■ **DATA SUPPLIED**
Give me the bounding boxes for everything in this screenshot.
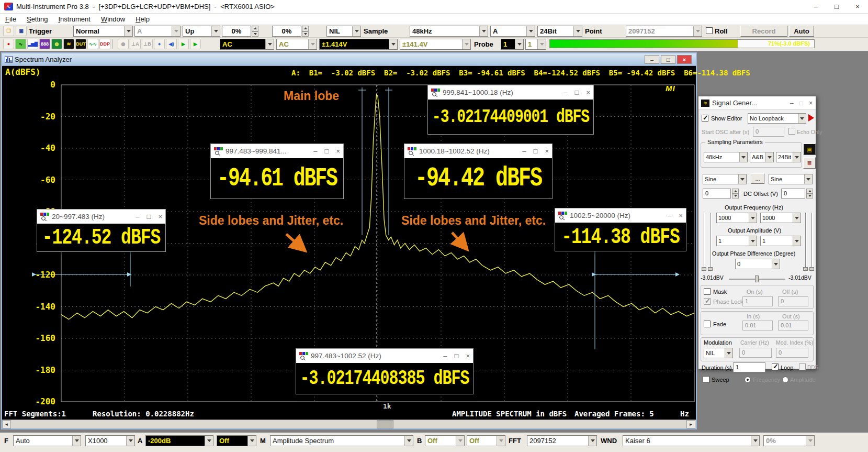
frequency-axis-dropdown[interactable]: Auto (13, 435, 81, 446)
range-b-dropdown[interactable]: ±141.4V (400, 39, 471, 50)
run-stop-icon[interactable]: ● (3, 39, 14, 49)
balance-slider-thumb[interactable] (755, 275, 759, 282)
ddp-close-button[interactable]: × (679, 212, 683, 219)
coupling-b-dropdown[interactable]: AC (276, 39, 317, 50)
siggen-minimize-button[interactable]: – (790, 100, 794, 107)
probe-calibration-icon[interactable]: ⌖ (154, 39, 165, 49)
close-button[interactable]: × (847, 0, 868, 14)
duration-field[interactable]: 1 (733, 362, 765, 372)
wave-library-button[interactable]: ... (751, 173, 764, 184)
siggen-channels-dropdown[interactable]: A&B (750, 152, 774, 162)
fade-out-field[interactable]: 0.01 (778, 321, 808, 330)
mask-on-field[interactable]: 1 (742, 296, 773, 306)
oscilloscope-icon[interactable]: ∿ (15, 39, 26, 49)
sound-output-icon[interactable]: ◀) (166, 39, 177, 49)
waveform-a-dropdown[interactable]: Sine (703, 174, 747, 184)
trigger-source-dropdown[interactable]: A (134, 26, 181, 37)
phase-lock-checkbox[interactable] (704, 298, 711, 305)
mask-off-field[interactable]: 0 (778, 296, 808, 306)
ddp-titlebar[interactable]: 1002.5~20000 (Hz) –× (555, 208, 686, 223)
ddp-window-high-band[interactable]: 1002.5~20000 (Hz) –× -114.38 dBFS (555, 208, 686, 251)
siggen-multitone-icon[interactable]: ≣ (803, 157, 816, 169)
amplitude-b-dropdown[interactable]: 1 (760, 236, 801, 246)
siggen-rate-dropdown[interactable]: 48kHz (704, 152, 748, 162)
trigger-edge-dropdown[interactable]: Up (183, 26, 220, 37)
amplitude-slider-b2[interactable] (811, 213, 813, 271)
ddp-maximize-button[interactable]: □ (325, 147, 329, 155)
show-editor-checkbox[interactable] (702, 115, 708, 122)
fade-in-field[interactable]: 0.01 (742, 321, 773, 330)
frequency-a-dropdown[interactable]: 1000 (716, 213, 757, 223)
signal-generator-titlebar[interactable]: ≋ Signal Gener... – □ × (698, 96, 816, 110)
fade-checkbox[interactable] (704, 321, 711, 327)
siggen-bits-dropdown[interactable]: 24Bit (776, 152, 801, 162)
ddp-minimize-button[interactable]: – (313, 147, 317, 155)
slider-handle[interactable] (803, 267, 808, 271)
scroll-right-icon[interactable]: ► (686, 420, 695, 428)
ddp-array-viewer-icon[interactable]: DDP (99, 39, 110, 49)
a-range-dropdown[interactable]: -200dB (145, 435, 213, 446)
spectrum-minimize-button[interactable]: – (645, 55, 659, 64)
sample-bits-dropdown[interactable]: 24Bit (537, 26, 582, 37)
range-a-dropdown[interactable]: ±1.414V (319, 39, 398, 50)
ddp-minimize-button[interactable]: – (522, 147, 526, 155)
spectrum-analyzer-icon[interactable]: ▂▅▇ (27, 39, 38, 49)
amplitude-a-dropdown[interactable]: 1 (716, 236, 757, 246)
start-osc-field[interactable]: 0 (753, 127, 784, 137)
ddp-close-button[interactable]: × (158, 213, 162, 221)
slider-handle[interactable] (809, 267, 814, 271)
b-range-dropdown[interactable]: Off (425, 435, 465, 446)
auto-button[interactable]: Auto (789, 26, 814, 37)
loop-checkbox[interactable] (772, 363, 779, 370)
sweep-frequency-radio[interactable] (745, 377, 751, 383)
a-reference-dropdown[interactable]: Off (217, 435, 256, 446)
ddp-titlebar[interactable]: 997.483~1002.52 (Hz) –□× (296, 349, 473, 363)
spectrum-close-button[interactable]: × (677, 55, 692, 64)
ddp-maximize-button[interactable]: □ (455, 352, 459, 360)
menu-help[interactable]: Help (130, 15, 155, 23)
ddp-minimize-button[interactable]: – (563, 89, 567, 96)
ddp-window-main-lobe-band[interactable]: 997.483~1002.52 (Hz) –□× -3.02174408385 … (296, 348, 474, 394)
ddp-titlebar[interactable]: 20~997.483 (Hz) –□× (37, 210, 165, 224)
ddp-maximize-button[interactable]: □ (575, 89, 579, 96)
ddp-close-button[interactable]: × (545, 147, 549, 155)
ddp-maximize-button[interactable]: □ (534, 147, 538, 155)
overlap-dropdown[interactable]: 0% (763, 435, 815, 446)
window-function-dropdown[interactable]: Kaiser 6 (623, 435, 760, 446)
multimeter-icon[interactable]: 888 (39, 39, 50, 49)
derived-data-point-icon[interactable]: ∿∿ (87, 39, 98, 49)
trigger-level-spinner[interactable]: 0% (222, 26, 258, 37)
play-icon[interactable]: ▶ (178, 39, 189, 49)
probe-b-dropdown[interactable]: 1 (525, 39, 546, 50)
signal-generator-icon[interactable]: ≋ (63, 39, 74, 49)
scroll-left-icon[interactable]: ◄ (2, 420, 11, 428)
ddp-window-right-sidelobe[interactable]: 1000.18~1002.52 (Hz) –□× -94.42 dBFS (404, 144, 553, 199)
record-button[interactable]: Record (740, 26, 787, 37)
dc-offset-a-field[interactable]: 0 (703, 189, 731, 199)
sample-rate-dropdown[interactable]: 48kHz (410, 26, 488, 37)
ddp-window-left-sidelobe[interactable]: 997.483~999.841... –□× -94.61 dBFS (210, 144, 344, 199)
ddp-close-button[interactable]: × (586, 89, 590, 96)
hpf-dropdown[interactable]: NIL (326, 26, 361, 37)
trigger-delay-spinner[interactable]: 0% (272, 26, 309, 37)
dc-offset-b-field[interactable]: 0 (781, 189, 805, 199)
maximize-button[interactable]: □ (826, 0, 847, 14)
echo-only-checkbox[interactable] (788, 128, 795, 135)
ddp-minimize-button[interactable]: – (443, 352, 447, 360)
slider-handle[interactable] (702, 267, 706, 271)
ddp-window-low-band[interactable]: 20~997.483 (Hz) –□× -124.52 dBFS (37, 209, 166, 252)
record-length-dropdown[interactable]: 2097152 (626, 26, 702, 37)
amplitude-slider-a2[interactable] (710, 213, 712, 271)
siggen-close-button[interactable]: × (809, 100, 813, 107)
horizontal-scrollbar[interactable]: ◄ ► (2, 420, 696, 428)
siggen-save-icon[interactable]: ▣ (803, 144, 816, 155)
menu-window[interactable]: Window (96, 15, 130, 23)
trigger-mode-dropdown[interactable]: Normal (73, 26, 133, 37)
modulation-type-dropdown[interactable]: NIL (704, 348, 733, 358)
calibration-a-icon[interactable]: ⊥A (130, 39, 141, 49)
amplitude-slider-a1[interactable] (704, 213, 705, 271)
probe-a-dropdown[interactable]: 1 (501, 39, 524, 50)
menu-setting[interactable]: Setting (21, 15, 53, 23)
play-loop-icon[interactable]: ▶ (190, 39, 201, 49)
spectrum-titlebar[interactable]: Spectrum Analyzer – □ × (2, 53, 696, 66)
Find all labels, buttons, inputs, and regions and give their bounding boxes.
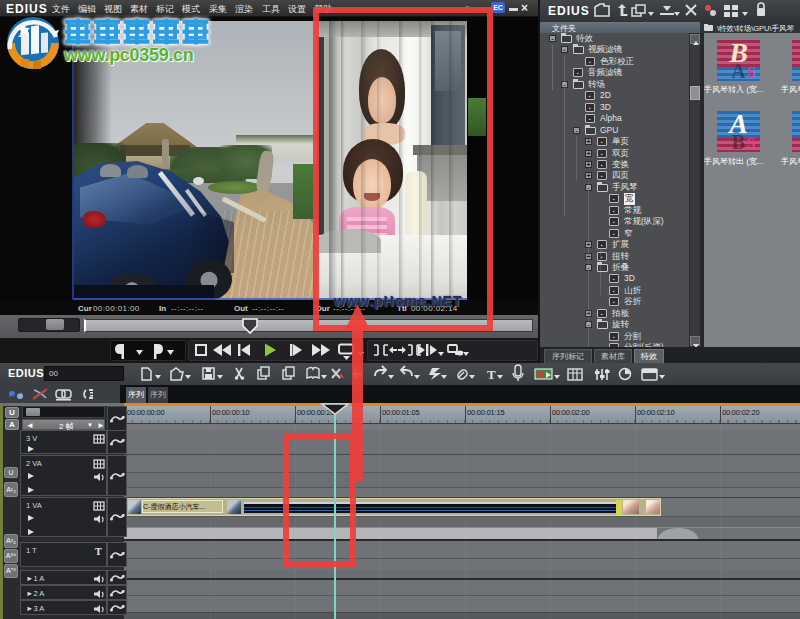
svg-text:T: T (487, 367, 496, 382)
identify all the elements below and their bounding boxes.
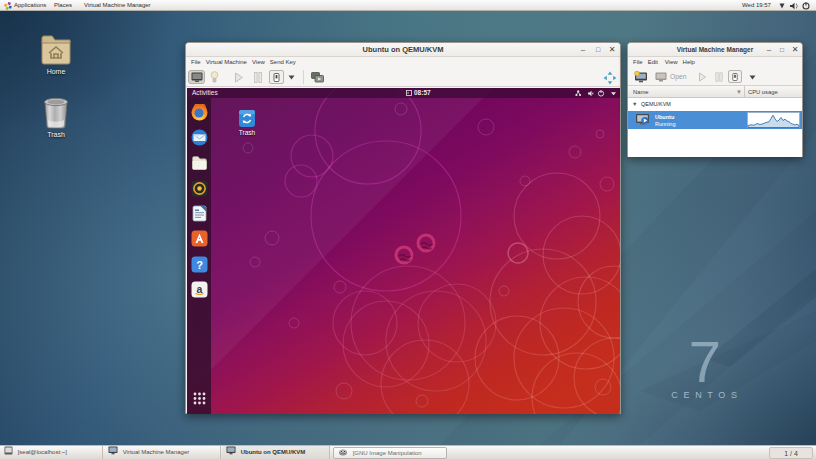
- svg-text:a: a: [197, 283, 203, 295]
- svg-text:?: ?: [196, 259, 203, 271]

■ **PROBLEM DESCRIPTION**
Only the lines from the one holding "Find all labels, buttons, inputs, and" through the end of the data are to be printed, exactly as they stand and with no pictures.

■ **SOLUTION FOR THIS PROBLEM**
Find all labels, buttons, inputs, and regions and give their bounding boxes.
svg-text:T: T (487, 367, 496, 382)
identify all the elements below and their bounding boxes.
- svg-text:a: a: [197, 283, 203, 295]
- svg-text:?: ?: [196, 259, 203, 271]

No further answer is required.